((

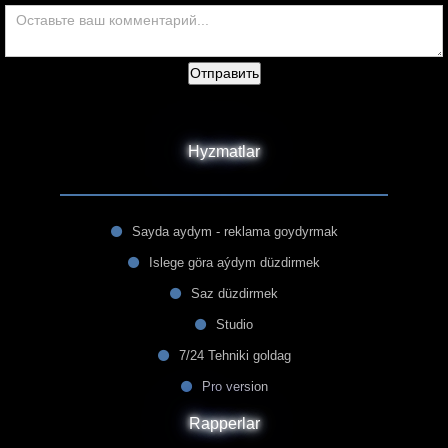
Отправить
Hyzmatlar
Sayda aydym - reklama goydyrmak
Islege göra aýdym düzdirmek
Saz düzdirmek
Studio
7/24 Tehniki goldag
Pro version
Rapperlar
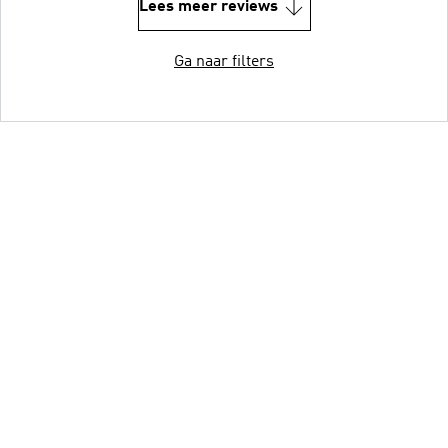
Lees meer reviews
Ga naar filters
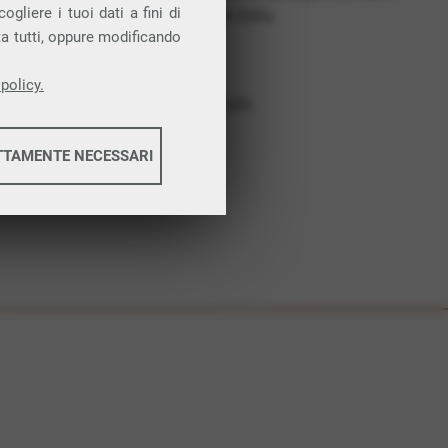
gliere i tuoi dati a fini di
costruiamo futuro. In Italia.
ta tutti, oppure modificando
Affidabilità
Nessun vincolo
policy.
Assistenza dedicata
TTAMENTE NECESSARI
informazioni
informazioni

))

• [WORK TO COMPLETE]: Quote exactly the lines from the one that contains "Sayda aydym - reklama goydyrmak" through the end of the listing above, both ends included, leaving out the pictures.

• [SOLUTION TO THIS TASK]:
Sayda aydym - reklama goydyrmak
Islege göra aýdym düzdirmek
Saz düzdirmek
Studio
7/24 Tehniki goldag
Pro version
Rapperlar
Lees meer reviews
Ga naar filters
gliere i tuoi dati a fini di
costruiamo futuro. In Italia.
ta tutti, oppure modificando
Affidabilità
Nessun vincolo
policy.
Assistenza dedicata
TTAMENTE NECESSARI
informazioni
informazioni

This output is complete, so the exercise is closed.